Content starts

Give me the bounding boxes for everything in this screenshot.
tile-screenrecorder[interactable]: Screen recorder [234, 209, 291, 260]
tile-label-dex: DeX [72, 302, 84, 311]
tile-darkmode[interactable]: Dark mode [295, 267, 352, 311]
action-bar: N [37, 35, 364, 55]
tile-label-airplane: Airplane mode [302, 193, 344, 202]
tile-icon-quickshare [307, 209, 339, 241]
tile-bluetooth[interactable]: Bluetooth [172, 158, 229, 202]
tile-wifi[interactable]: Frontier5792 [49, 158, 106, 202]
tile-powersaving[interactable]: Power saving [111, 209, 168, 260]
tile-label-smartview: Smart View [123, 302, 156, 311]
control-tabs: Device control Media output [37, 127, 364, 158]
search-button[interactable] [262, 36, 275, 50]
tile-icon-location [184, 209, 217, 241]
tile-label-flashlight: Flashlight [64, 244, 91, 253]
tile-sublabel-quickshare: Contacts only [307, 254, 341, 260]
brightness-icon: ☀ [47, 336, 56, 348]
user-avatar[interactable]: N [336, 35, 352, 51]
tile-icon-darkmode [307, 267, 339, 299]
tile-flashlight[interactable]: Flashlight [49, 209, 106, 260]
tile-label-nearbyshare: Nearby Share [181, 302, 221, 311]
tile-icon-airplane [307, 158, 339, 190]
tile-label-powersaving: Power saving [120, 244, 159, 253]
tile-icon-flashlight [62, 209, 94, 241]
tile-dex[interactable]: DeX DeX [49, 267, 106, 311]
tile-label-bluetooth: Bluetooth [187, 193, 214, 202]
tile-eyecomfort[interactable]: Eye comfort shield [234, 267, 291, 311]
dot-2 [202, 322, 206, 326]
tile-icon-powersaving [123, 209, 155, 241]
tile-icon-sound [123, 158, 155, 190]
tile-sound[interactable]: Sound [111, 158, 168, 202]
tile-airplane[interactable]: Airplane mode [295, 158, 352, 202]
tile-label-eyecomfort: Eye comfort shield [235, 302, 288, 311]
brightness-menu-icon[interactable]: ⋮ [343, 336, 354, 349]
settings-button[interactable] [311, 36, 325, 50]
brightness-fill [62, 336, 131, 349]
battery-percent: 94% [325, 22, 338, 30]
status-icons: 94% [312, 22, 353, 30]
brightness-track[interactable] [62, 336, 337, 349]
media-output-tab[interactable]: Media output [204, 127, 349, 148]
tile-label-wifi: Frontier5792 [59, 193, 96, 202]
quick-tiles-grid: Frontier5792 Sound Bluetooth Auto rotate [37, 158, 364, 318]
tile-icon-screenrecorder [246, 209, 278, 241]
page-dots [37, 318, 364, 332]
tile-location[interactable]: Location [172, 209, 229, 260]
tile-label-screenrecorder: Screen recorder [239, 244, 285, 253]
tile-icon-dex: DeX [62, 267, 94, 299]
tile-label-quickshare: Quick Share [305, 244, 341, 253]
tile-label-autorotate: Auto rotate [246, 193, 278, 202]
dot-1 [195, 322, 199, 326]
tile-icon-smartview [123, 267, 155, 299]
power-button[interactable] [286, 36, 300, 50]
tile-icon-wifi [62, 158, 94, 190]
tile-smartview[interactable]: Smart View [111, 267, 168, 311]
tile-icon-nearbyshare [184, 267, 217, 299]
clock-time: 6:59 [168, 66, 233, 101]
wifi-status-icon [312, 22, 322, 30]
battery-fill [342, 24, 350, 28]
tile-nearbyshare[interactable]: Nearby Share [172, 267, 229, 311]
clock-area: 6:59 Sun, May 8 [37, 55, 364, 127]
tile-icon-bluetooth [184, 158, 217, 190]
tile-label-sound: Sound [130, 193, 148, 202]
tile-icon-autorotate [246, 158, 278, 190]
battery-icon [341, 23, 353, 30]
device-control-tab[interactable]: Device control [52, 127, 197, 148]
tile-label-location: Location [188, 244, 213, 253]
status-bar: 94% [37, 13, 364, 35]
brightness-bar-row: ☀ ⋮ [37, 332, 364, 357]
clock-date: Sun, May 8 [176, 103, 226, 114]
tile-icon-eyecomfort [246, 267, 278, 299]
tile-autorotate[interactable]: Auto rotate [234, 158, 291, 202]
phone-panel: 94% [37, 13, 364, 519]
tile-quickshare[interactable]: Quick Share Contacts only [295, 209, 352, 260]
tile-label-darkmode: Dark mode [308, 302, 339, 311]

Content ends

### Work task
The records must be given again in full, exactly as shown.

### Solved problem
Give me the bounding boxes for everything in this screenshot.
tile-screenrecorder[interactable]: Screen recorder [234, 209, 291, 260]
tile-label-dex: DeX [72, 302, 84, 311]
tile-darkmode[interactable]: Dark mode [295, 267, 352, 311]
action-bar: N [37, 35, 364, 55]
tile-label-airplane: Airplane mode [302, 193, 344, 202]
tile-icon-quickshare [307, 209, 339, 241]
tile-bluetooth[interactable]: Bluetooth [172, 158, 229, 202]
tile-wifi[interactable]: Frontier5792 [49, 158, 106, 202]
tile-powersaving[interactable]: Power saving [111, 209, 168, 260]
tile-label-smartview: Smart View [123, 302, 156, 311]
control-tabs: Device control Media output [37, 127, 364, 158]
search-button[interactable] [262, 36, 275, 50]
tile-icon-location [184, 209, 217, 241]
tile-label-flashlight: Flashlight [64, 244, 91, 253]
tile-sublabel-quickshare: Contacts only [307, 254, 341, 260]
brightness-icon: ☀ [47, 336, 56, 348]
user-avatar[interactable]: N [336, 35, 352, 51]
tile-icon-darkmode [307, 267, 339, 299]
tile-flashlight[interactable]: Flashlight [49, 209, 106, 260]
tile-label-nearbyshare: Nearby Share [181, 302, 221, 311]
tile-icon-airplane [307, 158, 339, 190]
tile-label-powersaving: Power saving [120, 244, 159, 253]
tile-icon-flashlight [62, 209, 94, 241]
tile-dex[interactable]: DeX DeX [49, 267, 106, 311]
tile-label-bluetooth: Bluetooth [187, 193, 214, 202]
tile-eyecomfort[interactable]: Eye comfort shield [234, 267, 291, 311]
dot-2 [202, 322, 206, 326]
tile-icon-powersaving [123, 209, 155, 241]
tile-icon-sound [123, 158, 155, 190]
tile-sound[interactable]: Sound [111, 158, 168, 202]
tile-airplane[interactable]: Airplane mode [295, 158, 352, 202]
tile-label-eyecomfort: Eye comfort shield [235, 302, 288, 311]
brightness-menu-icon[interactable]: ⋮ [343, 336, 354, 349]
settings-button[interactable] [311, 36, 325, 50]
brightness-fill [62, 336, 131, 349]
battery-percent: 94% [325, 22, 338, 30]
status-icons: 94% [312, 22, 353, 30]
brightness-track[interactable] [62, 336, 337, 349]
media-output-tab[interactable]: Media output [204, 127, 349, 148]
tile-label-wifi: Frontier5792 [59, 193, 96, 202]
quick-tiles-grid: Frontier5792 Sound Bluetooth Auto rotate [37, 158, 364, 318]
tile-icon-screenrecorder [246, 209, 278, 241]
page-dots [37, 318, 364, 332]
tile-location[interactable]: Location [172, 209, 229, 260]
tile-label-screenrecorder: Screen recorder [239, 244, 285, 253]
tile-icon-dex: DeX [62, 267, 94, 299]
tile-label-quickshare: Quick Share [305, 244, 341, 253]
tile-label-autorotate: Auto rotate [246, 193, 278, 202]
dot-1 [195, 322, 199, 326]
tile-icon-smartview [123, 267, 155, 299]
power-button[interactable] [286, 36, 300, 50]
tile-icon-wifi [62, 158, 94, 190]
tile-smartview[interactable]: Smart View [111, 267, 168, 311]
tile-icon-nearbyshare [184, 267, 217, 299]
clock-time: 6:59 [168, 66, 233, 101]
wifi-status-icon [312, 22, 322, 30]
battery-fill [342, 24, 350, 28]
tile-nearbyshare[interactable]: Nearby Share [172, 267, 229, 311]
clock-area: 6:59 Sun, May 8 [37, 55, 364, 127]
tile-icon-bluetooth [184, 158, 217, 190]
tile-label-sound: Sound [130, 193, 148, 202]
tile-icon-autorotate [246, 158, 278, 190]
battery-icon [341, 23, 353, 30]
device-control-tab[interactable]: Device control [52, 127, 197, 148]
tile-label-location: Location [188, 244, 213, 253]
status-bar: 94% [37, 13, 364, 35]
brightness-bar-row: ☀ ⋮ [37, 332, 364, 357]
clock-date: Sun, May 8 [176, 103, 226, 114]
tile-icon-eyecomfort [246, 267, 278, 299]
tile-autorotate[interactable]: Auto rotate [234, 158, 291, 202]
phone-panel: 94% [37, 13, 364, 519]
tile-quickshare[interactable]: Quick Share Contacts only [295, 209, 352, 260]
tile-label-darkmode: Dark mode [308, 302, 339, 311]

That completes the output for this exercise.